Peter Drucker: 15 Uncommonly Wise Observations About Business

Drucker believed that whenever anything important is accomplished, it is usually done by a monomaniac on a mission. That is an apt description of how he felt about business.

Jeff Cunningham
4 min readMar 16, 2023

“Drucker believed the art of management was more than just profit-making and considered it one of the liberal arts.”

Peter Drucker, an Austrian-born consultant turned professor, is widely regarded as the father of modern management thinking. He played a crucial role in the development of consulting firms like McKinsey or Bain, but his expertise went well beyond their lukewarm engagements offering generic advice for high hourly fees.

You may not realize it, but your job has been shaped by Peter Drucker’s wisdom in one form or another throughout your career.

Although he authored 39 best-selling management books, Drucker prized his ability to mentor some of the most successful executives of his time over all of his many other accolades.

Here are 15 pearls of wisdom he taught me:

  1. Whenever anything is being accomplished, it is being done, I have learned, by a monomaniac on a mission.
  2. The purpose of a business is to create a customer.
  3. The best way to predict the future is to create it.
  4. If you want something new, you have to stop doing something old.
  5. Knowledge is the source of wealth. Applied to tasks we already know, it becomes productivity. Applied to new jobs, it becomes innovation…
  6. People who don’t take risks generally make about two big mistakes a year. People who do take risks generally make about two big mistakes a year.
  7. Innovation opportunities do not come with the tempest but with the rustling of the breeze.
  8. Innovation is the specific instrument of entrepreneurship that endows resources with the capacity to create wealth.
  9. Since we live in an age of innovation, a practical education must prepare a man for work that still needs to be created and can be clearly defined.
  10. Marketing and innovation make money, produce results and create wealth. Everything else is cost.
  11. Innovation requires us to identify changes that have already occurred systematically — and then to look at them as opportunities. It also requires that we abandon rather than defend yesterday.
  12. We need an entrepreneurial society where innovation and entrepreneurship are regular, steady, and continuous.
  13. The enterprise that does not innovate ages and declines. And in a period of rapid change such as the present, the decline will be fast.
  14. No other area offers more stimulation for an innovator than unexpected success.
  15. Effective innovations start small. They are not grandiose. They try to do one specific thing.

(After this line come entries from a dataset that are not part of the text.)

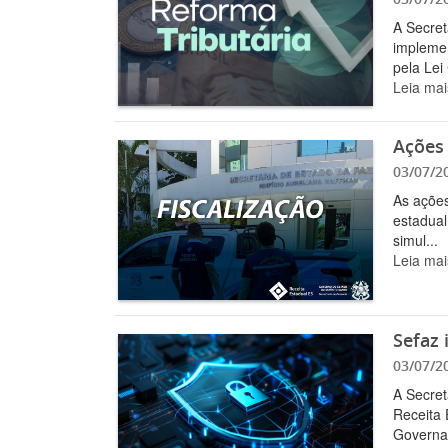
A Secret
implemen
pela Lei
Leia mai
Ações 
03/07/2
As ações
estadual
simul...
Leia mai
Sefaz 
03/07/2
A Secret
Receita 
Governa.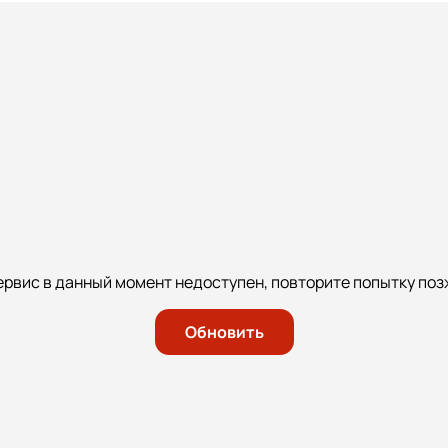
ервис в данный момент недоступен, повторите попытку поз
Обновить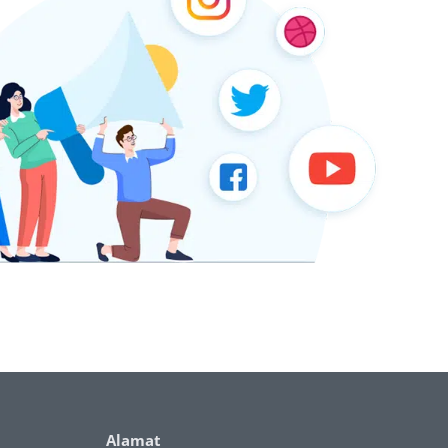
Alamat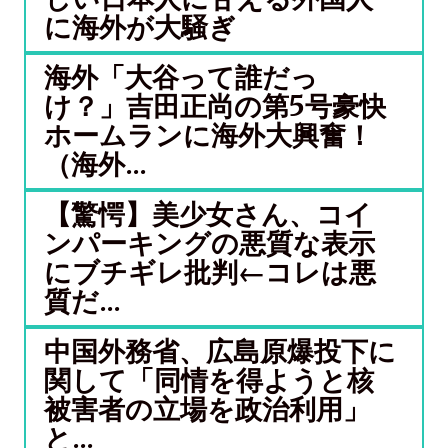
に海外が大騒ぎ
海外「大谷って誰だっ
け？」吉田正尚の第5号豪快
ホームランに海外大興奮！
（海外...
【驚愕】美少女さん、コイ
ンパーキングの悪質な表示
にブチギレ批判←コレは悪
質だ...
中国外務省、広島原爆投下に
関して「同情を得ようと核
被害者の立場を政治利用」
と...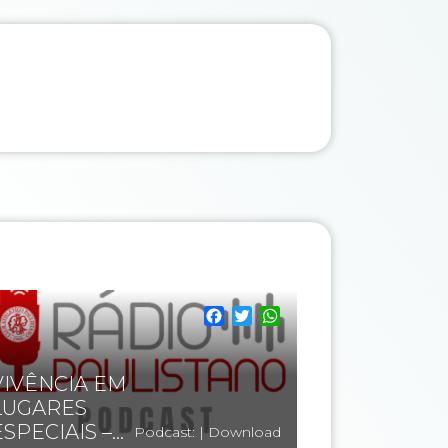
pp
Facebook
Twitter
WhatsApp
VIVÊNCIA EM
LUGARES
SPECIAIS –...
Podcast:
|
Download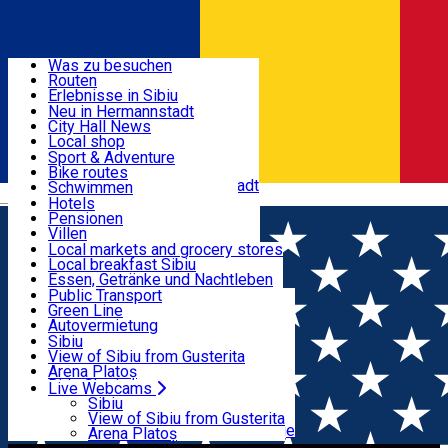
Entdecke
Was zu besuchen
Routen
Nützliche informationen
Erlebnisse in Sibiu
Podcast
Neu in Hermannstadt
Kultur
City Hall News
Aktivitäten & Abenteuer
Museen
Local shop
Kirchen
Sibiu Handwerker
Sport & Adventure
Parks, Zoo
Sibiul Verde
Bike routes
Unterkunft
Im Umkreis von Hermannstadt
Public services
Schwimmen
Română
Bildung
Reiten
Hotels
Wie komme ich nach Sibiu?
Fitnessstudio
Pensionen
Essen, Getränke & Nachtleben
Touristeninfo
Loc de joacă indoor
Villen
Reiseführer
Loc de joacă outdoor
Hostels
Local markets and grocery stores
Guided tours
Ski
Motels
Local breakfast Sibiu
Transport & Parken
Local publication
Eislaufen
Camping
Essen, Getränke und Nachtleben
Schönheitssalon
Yoga
Zimmer zu vermieten
Pizza
Public Transport
Wohnungen
Fast Food
Green Line
Live Webcams
Unterkunft außerhalb von Sibiu
Kaffeestube
Autovermietung
Konditorei
Fahrad verleih
Sibiu
Pub, Bar
Scooter rentals
View of Sibiu from Gusterita
Nachtclubs
Taxi
Arena Platoș
Bäckerei
Ride Sharing
Live Webcams
Home
Artikel
Luna iunie unește pasionații de
Park-Tickets
Sibiu
Parkplätze
View of Sibiu from Gusterita
tehnologie la Techsylvania. Află cum te poți înscrie
Ladestationen für Elektrofahrzeuge
Arena Platoș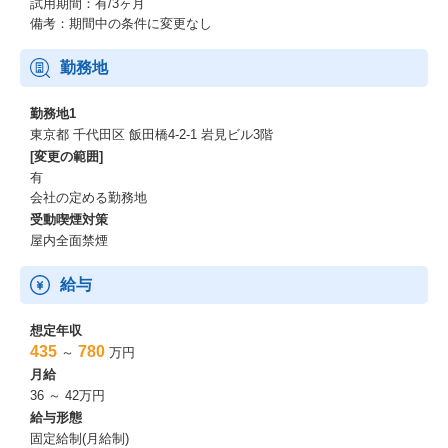
試用期間：有/3ヶ月
備考：期間中の条件に変更なし
勤務地
勤務地1
東京都 千代田区 飯田橋4-2-1 岩見ビル3階
[変更の範囲]
有
会社の定める勤務地
受動喫煙対策
屋内全面禁煙
給与
想定年収
435
780
～
万円
月給
36 ～ 42万円
給与形態
固定給制(月給制)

Despite his immense popularity and success, Drucker remained humble. I had the opportunity to introduce him to several CEOs when I worked at Forbes Magazine. Even at 85 years old and with his distinctive Austrian accent, his listeners rated him the best speaker. I sent him a note conveying this feedback, and his partner Frances Hesselbein reported that he had proudly displayed it on his wall. More than moving the needle, he wanted to move people.

Biography

Peter Drucker, born in Vienna, Austria, in 1909, passed away at 95 on November 11, 2005. He worked as a management consultant before becoming a writer and academic, focusing on the operation and leadership of modern business corporations. Drucker was interested in understanding how people interacted in ways that led to success or failure and sought to systematize his thinking to make it accessible to others. Despite being highly contrarian at the time, he gained prominence during the Japanese economic miracle, as his work led to a renewed respect for Japanese practices after WWII.

Drucker is known for coining the term “knowledge worker” and believing this type of employee was crucial for improving business results. He was influenced by economist Joseph Schumpeter, who used the phrase “creative destruction” and focused on people’s behavior rather than commodity fluctuations to understand markets and productivity. He worked as a professor, consultant, and industrial psychologist. His work on management philosophy in European companies paved the way for a more democratic approach to decision-making in American companies.

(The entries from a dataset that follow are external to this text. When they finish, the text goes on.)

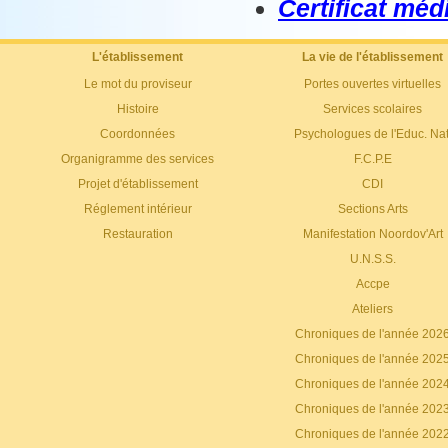
Certificat méd
L'établissement
La vie de l'établissement
Le mot du proviseur
Portes ouvertes virtuelles
Histoire
Services scolaires
Coordonnées
Psychologues de l'Educ. Nat
Organigramme des services
F.C.P.E
Projet d'établissement
CDI
Réglement intérieur
Sections Arts
Restauration
Manifestation Noordov'Art
U.N.S.S.
Accpe
Ateliers
Chroniques de l'année 202
Chroniques de l'année 202
Chroniques de l'année 202
Chroniques de l'année 202
Chroniques de l'année 202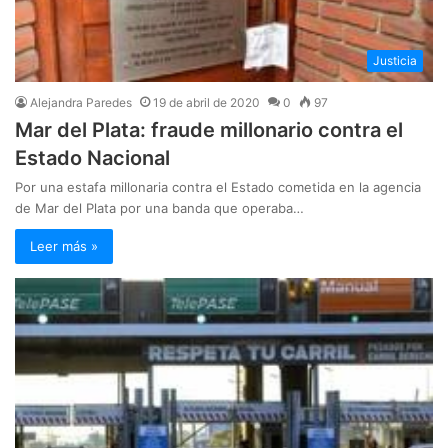
Justicia
Alejandra Paredes
19 de abril de 2020
0
97
Mar del Plata: fraude millonario contra el
Estado Nacional
Por una estafa millonaria contra el Estado cometida en la agencia
de Mar del Plata por una banda que operaba…
Leer más »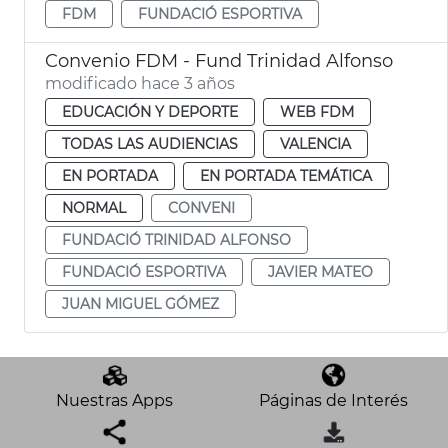
FDM
FUNDACIÓ ESPORTIVA
Convenio FDM - Fund Trinidad Alfonso
modificado hace 3 años
EDUCACIÓN Y DEPORTE
WEB FDM
TODAS LAS AUDIENCIAS
VALENCIA
EN PORTADA
EN PORTADA TEMÁTICA
NORMAL
CONVENI
FUNDACIÓ TRINIDAD ALFONSO
FUNDACIÓ ESPORTIVA
JAVIER MATEO
JUAN MIGUEL GÓMEZ
Nuestras Apps
Páginas de Interés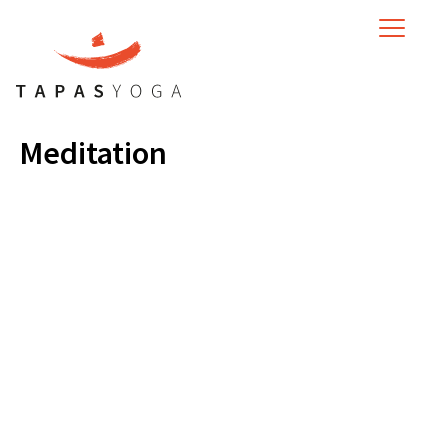
MENU
Meditation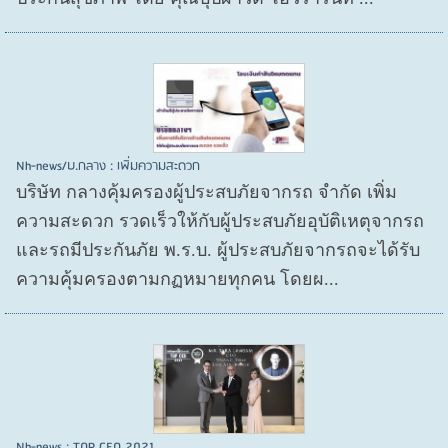
Nh-news/บ.กลาง : เพิ่มความสะดวก
บริษัท กลางคุ้มครองผู้ประสบภัยจากรถ จำกัด เพิ่ม
ความสะดวก รวดเร็วให้กับผู้ประสบภัยอุบัติเหตุจากรถ
และรถมีประกันภัย พ.ร.บ. ผู้ประสบภัยจากรถจะได้รับ
ความคุ้มครองตามกฏหมายทุกคน โดยผ...
Nh-news : TOP CEO 2021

Drucker believed management was more than just a profit-chasing activity and defined it as one of the “liberal arts.” He drew lessons from history and religion in his work. He argued that businesses needed to have a greater purpose than just profit-making, with a solid dedication to society, to last through the many challenges that occur in the life cycle of a business. He presciently predicted in his book “Management: Tasks, Responsibilities, Practices” that managers of significant institutions, especially in industry, must take responsibility for the common good in modern society, or else no one else will.

Drucker was a palm reader as much as a philosopher and was known for making predictions that often came true and was criticized for occasional misjudgments. Despite this, he remained a prominent figure in management theory and philosophy. He believed the nation’s financial center would eventually shift from New York to Washington. While he was criticized for this prediction, it is now seen as accurate with the introduction of Sarbanes Oxley and Dodd-Frank regulations.

Fast forward to today. He was right once again. The realization set him on a path as a part professor, consultant, and industrial psychologist.